First up, the Post Office managed to lose the only copy of the Power of Attorney my mother needs to sign to be able to handle the house sale (and other things) in my absence. The only way to replace it is to have me sign another copy… For which I need an address for the solicitor to send it to. The closest I have is Joy and Nacho in Bangkok, so it looks like I’ll be here until that piece of mail appears.

Secondly, 5 days after booking I was informed that the hotel I was staying at in Chaing Mai is fully booked and there were no alternatives. This from an agency that’s meant to get back to me within 48 hours with my booking status. I tried another which (after returning to Bangkok) I was told was also full, though at least that reply was well within half a day. I have, however, booked into the alternative offered to that one subject to my card being accepted. The downside is it doesn’t seem as nice a place as my original and it’s almost twice the price (but still very reasonable). Given that it’s Songkran next week, the hotels are busy so I guess it was expected. Essentially, Songkran is Thai new year, and it lasts 3 days – 13th to 15th of April. The 15th is when everyone heads home to celebrate and Bangkok empties! That’ll make for a fun time here when my flight lands as I’m heading to Bangkok on the Saturday.

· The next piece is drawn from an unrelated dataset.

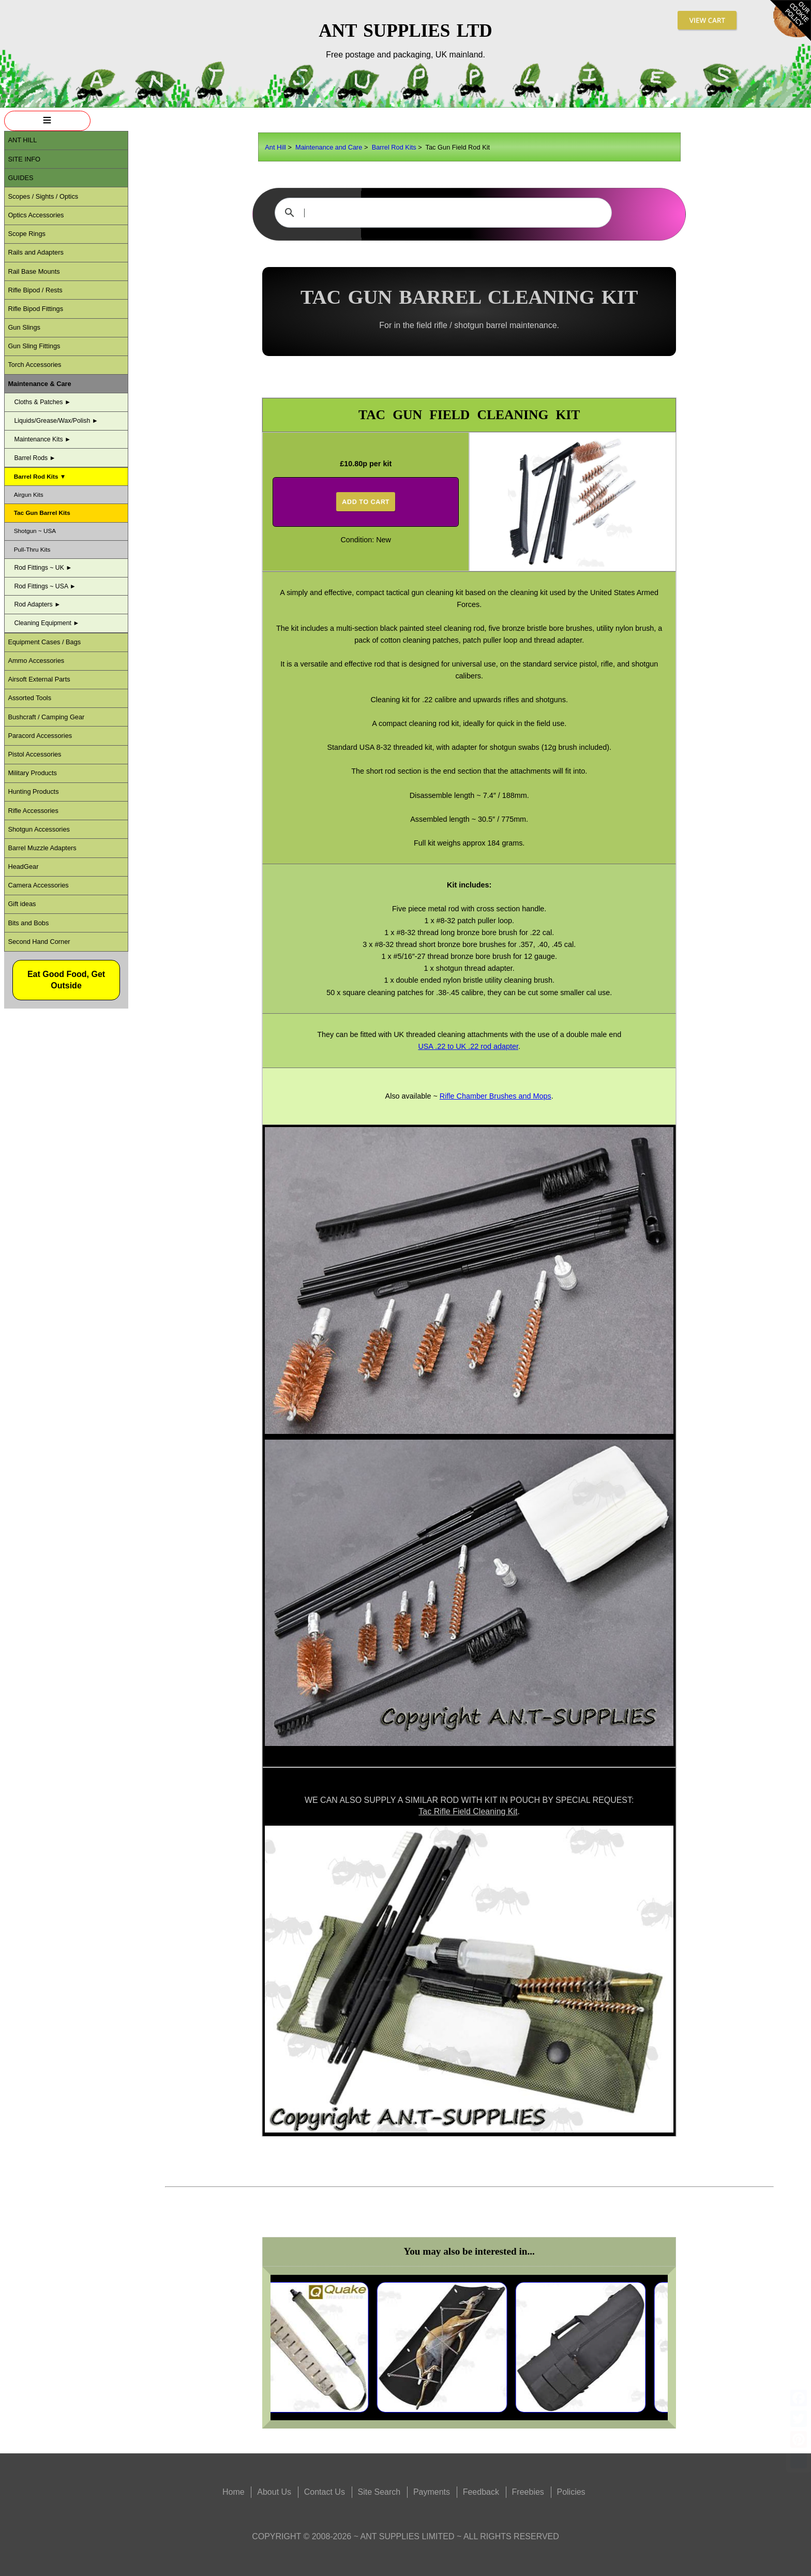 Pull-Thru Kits (32, 549)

Thirdly, Lou’s having problems with her New Zealand work permit. It was meant to be sorted ages ago, but the agency have lost her paperwork twice. They’ve now been faxed it for the third time by one of her colleagues back in Blighty but she’s been warned that registration can take up to four months… so she may have to go home to work. Whether this would mean ending her trip altogether, or flying back out I don’t know.

Fourthly, Student Loans have done their sums wrong and reckon I have to start paying them back each month. This is nigh on impossible to sort out from here as they will not communicate by email, only by phone or letter. How convenient. For them.

*sigh*

So, I’m back at Big John’s on Thonglor Soi 9 using the free wireless broadband and sorting things a lot quicker than I could at the temple. I’m also getting a little head cold and the lack of sleep wasn’t helping.

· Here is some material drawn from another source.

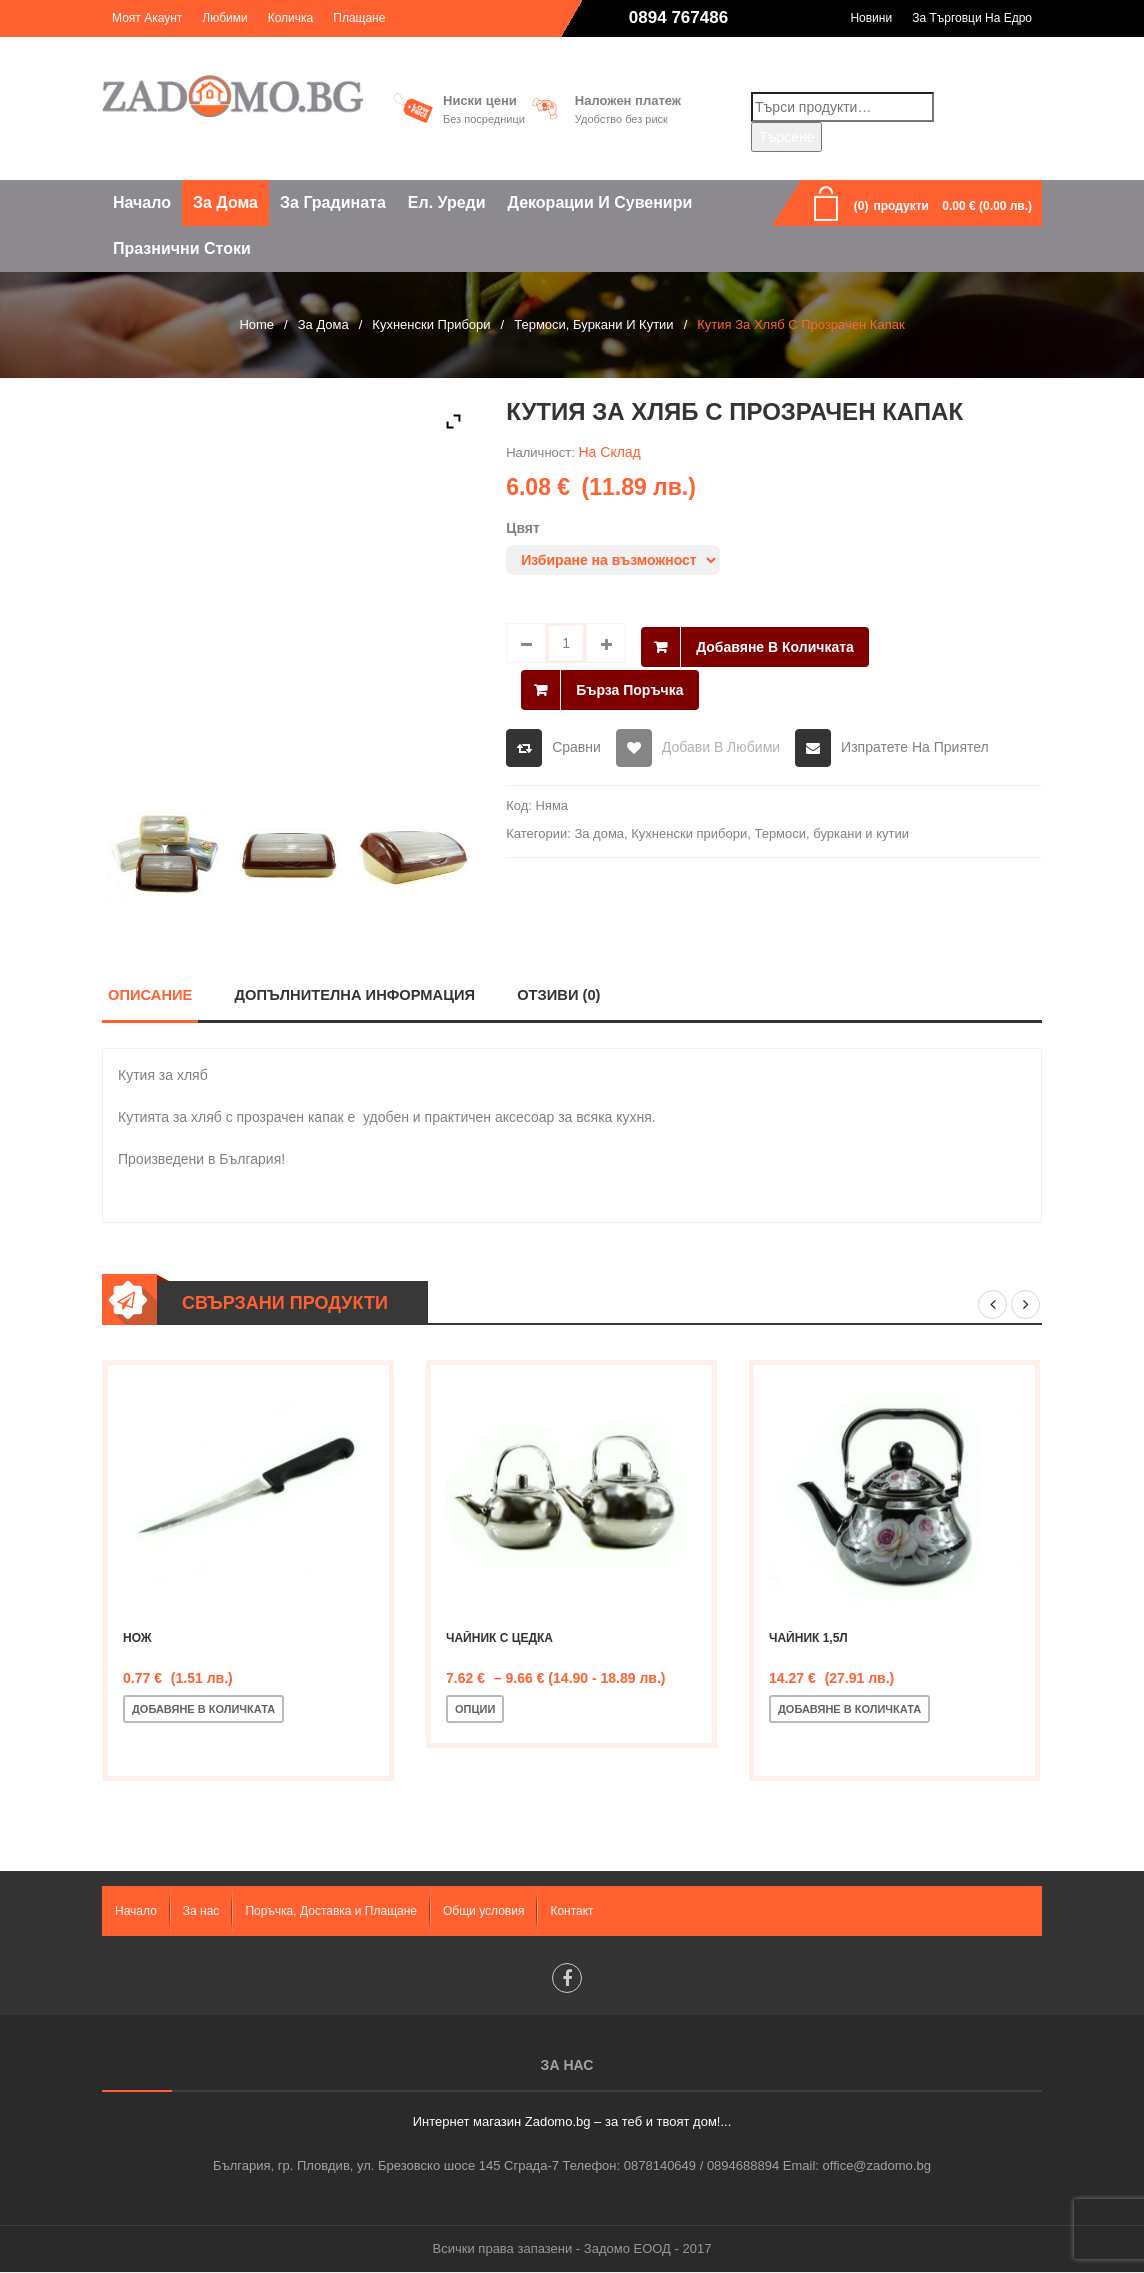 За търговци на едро (972, 18)
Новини (871, 18)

I’m enjoying Thailand quite a bit and I’m getting tempted to use up my whole 2 months’ visa allowance. Kho Samui is tempting as is Phuket, which has a small island called Koh Ping-Gan off its shore. Most will recognise it as the lair of Scaramanga – the Man With The Golden Gun from the Bond film of the same name.

Effectively, I have a month to play with (my visa expires on May 13th) so we shall see. I’ve pretty much resigned myself to having to organise another Vietnamese visa anyway. Time to start pricing up hostels and flights!